Verder onderzoek wijst uit dat het ijzer in het supernatant van Fe-HumVi-mengsels bestaat uit zeer kleine Fe-hydroxide deeltjes die door het toegediende fulvozuur gestabiliseerd worden, waardoor

coagulatie en uitzakken wordt voorkomen. Circa de helft van de ijzerdeeltjes in Fe-HumVi is dusdanig klein dat deze geclassificeerd kunnen worden als nanodeeltjes. In eerste instantie werd verwacht dat het Fe-HumVi-product zou bestaan uit Fe3+-fulvozuur-complexen. Verder onderzoek (o.a. op basis van

de theoretische bindingscapaciteit van fulvozuur) wijst echter uit dat minder dan 1% van het ijzer via complexvorming gebonden is aan fulvozuur. Deze bevinding betekent dat de ijzerspeciatie in het Fe- HumVi-product duidelijk afwijkt van andere ijzer-humuszuurproducten die eerdere in de literatuur zijn beschreven (Pinton, 1999).

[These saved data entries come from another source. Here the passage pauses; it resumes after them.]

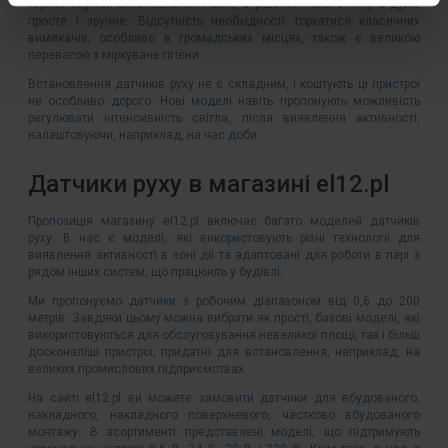
термін служби встановлених ламп, а рішення такого типу є дуже
просте і зручне. Відсутність необхідності торкатися класичних
вимикачів, особливо в громадських місцях, також є великою
перевагою з міркувань гігієни.
Встановлення датчиків руху не є складним, і коштують ці пристрої
не особливо дорого. Нові моделі навіть пропонують можливість
регулювати інтенсивність світла, після виявлення активності,
налаштовуючи, наприклад, на час доби.
Датчики руху в магазині el12.pl
Пропозиція магазину el12.pl включає багато моделей датчиків
руху. В нас є моделі, які використовують різні технології для
виявлення активності в зоні дії та адаптовані для роботи в парі з
рядом інших систем, що працюють у будівлі.
Ми пропонуємо датчики з робочим діапазоном від 0,6 до 200
метрів. Завдяки цьому можна вибрати як прості, базові моделі, які
використовуються для обслуговування невеликої площі, так і більш
досконаліші пристрої, придатні для встановлення, наприклад, на
великих промислових підприємствах.
На сайті el12.pl ви можете замовити датчики для вбудованого,
накладного, накладного поверхневого, частково вбудованого
монтажу. В асортименті представлені моделі, що підтримують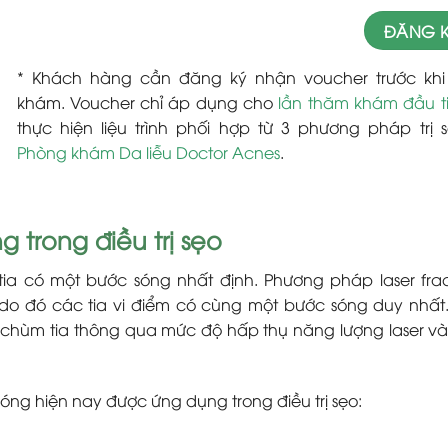
* Khách hàng cần đăng ký nhận voucher trước kh
khám. Voucher chỉ áp dụng cho
lần thăm khám đầu t
thực hiện liệu trình phối hợp từ 3 phương pháp trị s
Phòng khám Da liễu Doctor Acnes
.
g trong điều trị sẹo
tia có một bước sóng nhất định. Phương pháp laser frac
 do đó các tia vi điểm có cùng một bước sóng duy nhất
 chùm tia thông qua mức độ hấp thụ năng lượng laser v
sóng hiện nay được ứng dụng trong điều trị sẹo: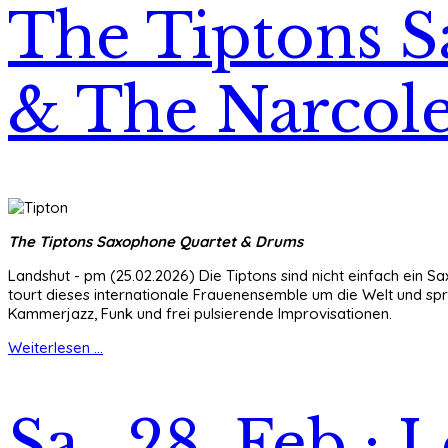
The Tiptons 
& The Narcole
The Tiptons Saxophone Quartet & Drums
Landshut - pm (25.02.2026) Die Tiptons sind nicht einfach ein S
tourt dieses internationale Frauenensemble um die Welt und spr
Kammerjazz, Funk und frei pulsierende Improvisationen.
Weiterlesen ...
Sa., 28. Feb.: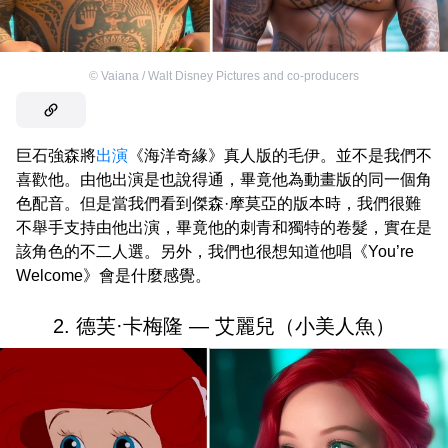
©
Vaiana / Walt Disney Pictures and co-producers
巨石強森將
出演
《海洋奇緣》真人版的毛伊。並不是我們不
喜歡他。由他出演是也說得通，畢竟他為動畫版的同一個角
色配音。但是當我們看到傑森·摩莫亞的版本時，我們很難
不舉手支持由他出演，畢竟他的刺青和獨特的卷髮，實在是
該角色的不二人選。另外，我們也很想知道他唱《You’re
Welcome》會是什麼感覺。
2. 德芙·卡梅隆 — 艾麗兒（小美人魚）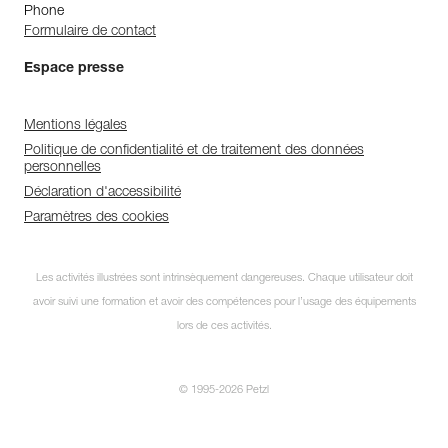
Phone
Formulaire de contact
Espace presse
Mentions légales
Politique de confidentialité et de traitement des données
personnelles
Déclaration d'accessibilité
Paramètres des cookies
Les activités illustrées sont intrinsèquement dangereuses. Chaque utilisateur doit
avoir suivi une formation et avoir des compétences pour l’usage des équipements
lors de ces activités.
© 1995-2026 Petzl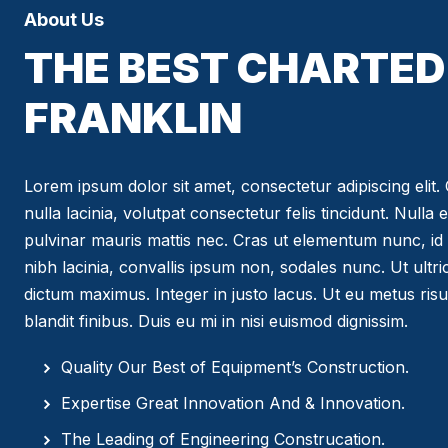
About Us
THE BEST CHARTED 
FRANKLIN
Lorem ipsum dolor sit amet, consectetur adipiscing elit. C
nulla lacinia, volutpat consectetur felis tincidunt. Nulla 
pulvinar mauris mattis nec. Cras ut elementum nunc, id 
nibh lacinia, convallis ipsum non, sodales nunc. Ut ultr
dictum maximus. Integer in justo lacus. Ut eu metus risus
blandit finibus. Duis eu mi in nisi euismod dignissim.
Quality Our Best of Equipment’s Construction.
Expertise Great Innovation And & Innovation.
The Leading of Engineering Construcation.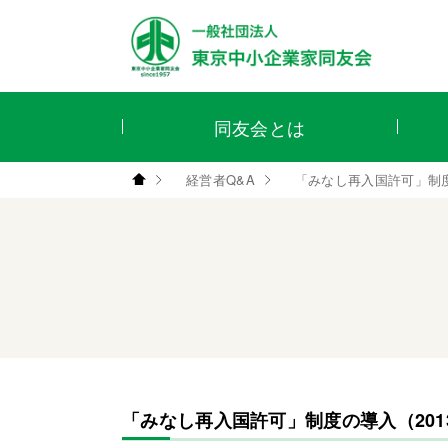
同友会とは
経営者Q&A
「みなし再入国許可」制度
「みなし再入国許可」制度の導入（201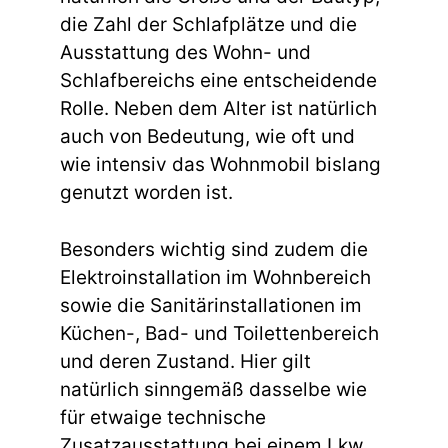
die Zahl der Schlafplätze und die
Ausstattung des Wohn- und
Schlafbereichs eine entscheidende
Rolle. Neben dem Alter ist natürlich
auch von Bedeutung, wie oft und
wie intensiv das Wohnmobil bislang
genutzt worden ist.
Besonders wichtig sind zudem die
Elektroinstallation im Wohnbereich
sowie die Sanitärinstallationen im
Küchen-, Bad- und Toilettenbereich
und deren Zustand. Hier gilt
natürlich sinngemäß dasselbe wie
für etwaige technische
Zusatzausstattung bei einem Lkw.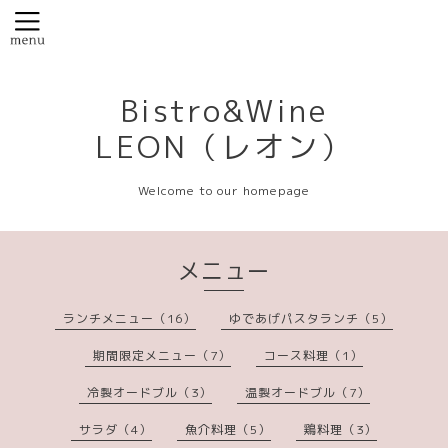
Bistro&Wine
LEON（レオン）
Welcome to our homepage
メニュー
ランチメニュー（16）
ゆであげパスタランチ（5）
期間限定メニュー（7）
コース料理（1）
冷製オードブル（3）
温製オードブル（7）
サラダ（4）
魚介料理（5）
鶏料理（3）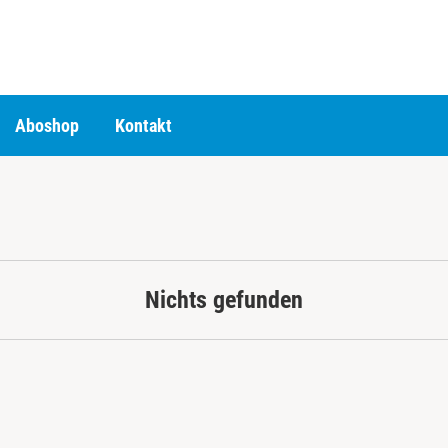
Aboshop
Kontakt
Nichts gefunden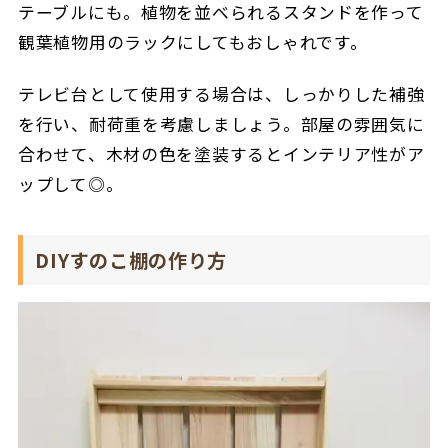
テーブルにも。植物を並べられるスタンドを作って
観葉植物用のラックにしてもおしゃれです。
テレビ台として使用する場合は、しっかりした補強
を行い、耐荷重を考慮しましょう。
部屋の雰囲気に
合わせて、木材の色を塗装するとインテリア性がア
ップして◎。
DIYすのこ棚の作り方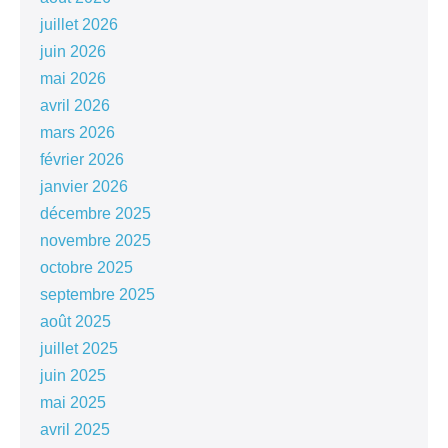
juillet 2026
juin 2026
mai 2026
avril 2026
mars 2026
février 2026
janvier 2026
décembre 2025
novembre 2025
octobre 2025
septembre 2025
août 2025
juillet 2025
juin 2025
mai 2025
avril 2025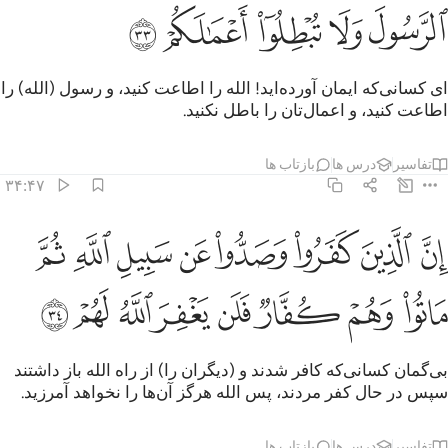
ﱶ
ﱷ
ﱸ
ﱹ
ﱺ
ای کسانی‌که ایمان آورده‌اید! الله را اطاعت کنید، و رسول (الله) را
اطاعت کنید، و اعمال‌تان را باطل نکنید.
تفاسیر
درس ها
بازتاب ها
۳۴:۴۷
ﱻ
ﱼ
ﱽ
ﱾ
ﱿ
ﲀ
ﲁ
ﲂ
ن الذين كفروا وصدوا عن سبيل الله ثم ماتوا وهم كفار فلن يغفر الله لهم
ِنَّ ٱلَّذِينَ كَفَرُوا۟ وَصَدُّوا۟ عَن سَبِيلِ ٱللَّهِ ثُمَّ مَاتُوا۟ وَهُمْ كُفَّارٌۭ فَلَن يَغ
ﲃ
ﲄ
ﲅ
ﲆ
ﲇ
ﲈ
ﲉ
ﲊ
بی‌گمان کسانی‌که کافر شدند و (دیگران را) از راه الله باز داشتند
سپس در حال کفر مردند، پس الله هرگز آن‌ها را نخواهد آمرزید.
تفاسیر
درس ها
بازتاب ها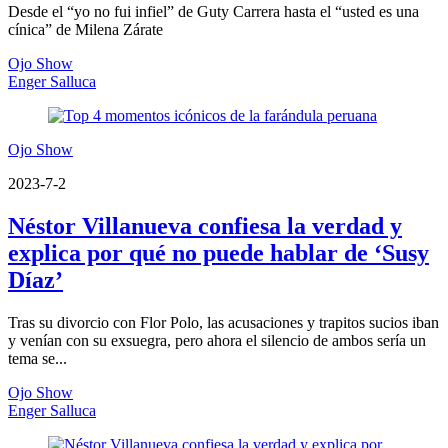
Desde el “yo no fui infiel” de Guty Carrera hasta el “usted es una
cínica” de Milena Zárate
Ojo Show
Enger Salluca
Ojo Show
2023-7-2
Néstor Villanueva confiesa la verdad y
explica por qué no puede hablar de ‘Susy
Díaz’
Tras su divorcio con Flor Polo, las acusaciones y trapitos sucios iban
y venían con su exsuegra, pero ahora el silencio de ambos sería un
tema se...
Ojo Show
Enger Salluca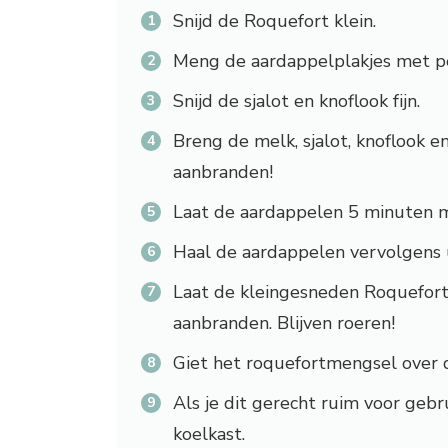
Snijd de Roquefort klein.
Meng de aardappelplakjes met pe
Snijd de sjalot en knoflook fijn.
Breng de melk, sjalot, knoflook e
aanbranden!
Laat de aardappelen 5 minuten 
Haal de aardappelen vervolgens u
Laat de kleingesneden Roquefort
aanbranden. Blijven roeren!
Giet het roquefortmengsel over 
Als je dit gerecht ruim voor gebr
koelkast.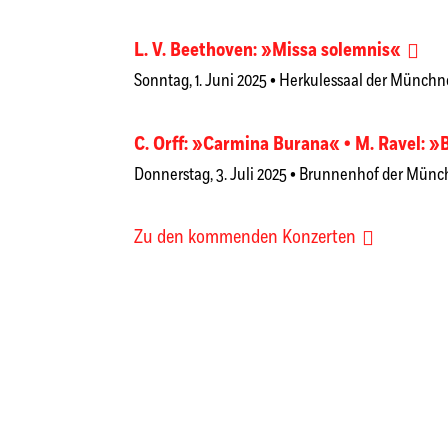
L. V. Beethoven: »Missa solemnis«
Sonntag, 1. Juni 2025 • Herkulessaal der Münch
C. Orff: »Carmina Burana« • M. Ravel: »
Donnerstag, 3. Juli 2025 • Brunnenhof der Mün
Zu den kommenden Konzerten
Das Programm der Saison 2025/26 trägt den 
von Werken auf der Schwelle von Renaissance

Daarna zijn testen uitgevoerd waarbij Fe-HumVi aan grond is toegevoegd om zo de stabiliteit van de Fe-HumVi-producten in grond te bepalen, t.o.v. commerciële ijzerchelaten. Hiermee wordt getest of Fe-HumVi, evenals ijzerchelaten, in staat is om de ijzerconcentratie in het bodemvocht gedurende een aantal weken te verhogen. Om analyse van de waterfase in de grond mogelijk te maken, is er water toegevoegd aan de grond zodat een suspensie (grond/water; 1:10, test 1) of een slurry (grond/water 1:2, test 2) ontstaat. Uit deze testen blijkt dat Fe-HumVi in staat is om de ijzerconcentratie in

bodemvocht sterk te verhogen, maar dit effect treedt niet bij alle grondsoorten op. In een aantal gronden wordt na 14 dagen nog 50 tot 80% van het gedoseerde ijzer in de waterfase teruggevonden, in andere gronden is dit minder dan 5%. De verschillen in stabiliteit van Fe-HumVi tussen

verschillende gronden kunnen nog niet verklaard worden op basis van bodemeigenschappen. Onder dezelfde condities blijft het ijzerchelaat Fe-DPTA voor 50-100% stabiel (minder stabiel bij hogere pH) en Fe-HBED voor 90-100%. Bij deze testen moet worden opgemerkt dat er extra water aan de grond is toegevoegd om analyse van de waterfase mogelijk te maken. Hierdoor wijkt het vochtgehalte af van het vochtgehalte van bodems in het veld, waardoor de resultaten niet een-op-een te vertalen zijn naar veldcondities.

Samengevat: ijzerslib bestaat grotendeels uit ijzerhydroxide nanodeeltjes die onder normale omstandigheden aggregeren en uitzakken. Door toevoeging van HumVi ontstaat een product waarin ijzerdeeltjes gestabiliseerd worden en zodoende in oplossing blijven. Afhankelijk van de grondsoort is Fe-HumVi in staat om het ijzergehalte in de waterfase van de grond (bepaald onder condities waarbij extra water is toegevoegd) te verhogen. Toepassing van ijzerslib zonder HumVi leidt niet tot een verhoging van de ijzerconcentratie in de waterfase van de bodem. Zowel voor ijzerslib als Fe-HumVi geldt dat alleen potproeven met ijzer-deficiënte grond en ijzerbehoeftige gewassen uitsluitsel kunnen geven over de werkzaamheid van deze producten als ijzermeststof.

Literatuur

Colombo, C., Palumbo, G., Sellitto, V.M., Rizzardo, C., Tomasi, N., Pinton, R., Cesco, S., 2012. Characteristics of Insoluble, High Molecular Weight Iron-Humic Substances used as Plant Iron Sources. Soil Science Society of America Journal 76(4), 1246.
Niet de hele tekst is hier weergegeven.